Pyrazine based novel molecules as potential therapeutic agents: Synthesis, in vitro biological screening, in silico ADMET profiling and molecular docking study

[Display omitted] The current study described the synthesis of pyrazine-based novel molecules (1–15) using stepwise processes and their structures have been identified using various characterization techniques such as 1HNMR, 13CNMR, and HREI-MS. Furthermore, biological assessment of these scaffolds as anti-Alzheimer, anti-bacterial, and anti-fungal activities were evaluated. Their inhibitory potentials were determined using the minimum inhibitory concentration (MIC) in the presence of standard drugs donepezil (IC50 = 8.90 ± 0.20 µM), streptomycin (inhibition = 36.5 %), and Terbinafine (inhibition = 31.7 %) respectively. Among the screened molecules against acetylcholinesterase enzyme, the potent behavior was shown by scaffolds 1 (IC50 = 3.20 ± 0.40 µM), 2 (IC50 = 2.10 ± 0.20 µM), 4 (IC50 = 2.90 ± 0.10 µM), 5 (IC50 = 5.80 ± 0.30 µM), 6 (IC50 = 7.20 ± 0.20 µM), 8 (IC50 = 6.30 ± 0.30 µM), 9 (IC50 = 6.50 ± 0.20 µM), 10 (IC50 = 7.30 ± 0.20 µM) and 11 (IC50 = 7.10 ± 0.20 µM).
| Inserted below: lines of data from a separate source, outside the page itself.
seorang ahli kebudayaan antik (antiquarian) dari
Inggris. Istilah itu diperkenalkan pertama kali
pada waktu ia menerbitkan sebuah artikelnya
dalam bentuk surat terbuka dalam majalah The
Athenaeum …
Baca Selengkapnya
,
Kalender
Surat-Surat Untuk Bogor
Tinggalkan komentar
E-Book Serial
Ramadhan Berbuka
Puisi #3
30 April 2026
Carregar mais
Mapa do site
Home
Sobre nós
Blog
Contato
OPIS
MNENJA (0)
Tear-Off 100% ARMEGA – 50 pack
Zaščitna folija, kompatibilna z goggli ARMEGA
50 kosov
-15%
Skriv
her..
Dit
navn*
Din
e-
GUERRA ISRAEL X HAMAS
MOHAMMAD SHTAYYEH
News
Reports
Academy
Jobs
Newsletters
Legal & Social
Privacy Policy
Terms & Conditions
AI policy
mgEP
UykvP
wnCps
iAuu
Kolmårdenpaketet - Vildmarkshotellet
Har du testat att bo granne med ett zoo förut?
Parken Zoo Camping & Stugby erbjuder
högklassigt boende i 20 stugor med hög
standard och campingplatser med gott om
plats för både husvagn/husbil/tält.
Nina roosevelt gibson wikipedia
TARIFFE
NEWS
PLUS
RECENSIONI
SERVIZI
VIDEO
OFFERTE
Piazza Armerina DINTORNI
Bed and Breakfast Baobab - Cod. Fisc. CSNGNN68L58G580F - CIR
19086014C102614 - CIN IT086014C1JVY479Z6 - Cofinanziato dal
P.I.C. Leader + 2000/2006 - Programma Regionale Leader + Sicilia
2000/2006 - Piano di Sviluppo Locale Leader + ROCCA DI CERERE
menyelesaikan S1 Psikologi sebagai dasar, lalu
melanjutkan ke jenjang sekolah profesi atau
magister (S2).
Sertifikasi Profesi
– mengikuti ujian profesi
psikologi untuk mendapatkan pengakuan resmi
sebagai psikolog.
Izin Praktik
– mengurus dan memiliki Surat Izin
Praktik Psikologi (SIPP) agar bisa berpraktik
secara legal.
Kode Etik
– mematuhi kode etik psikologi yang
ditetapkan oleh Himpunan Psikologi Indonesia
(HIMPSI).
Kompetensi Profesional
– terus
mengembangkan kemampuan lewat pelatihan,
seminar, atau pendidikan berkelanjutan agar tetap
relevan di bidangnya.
Structure-activity relationship was carried out which mainly depends upon the substitution pattern around the phenyl ring. These compounds were further investigated by molecular docking studies which explore the binding interaction of ligands with active sites of enzymes. Moreover, ADMET prediction was also studied for potent scaffolds that displayed drug-like properties.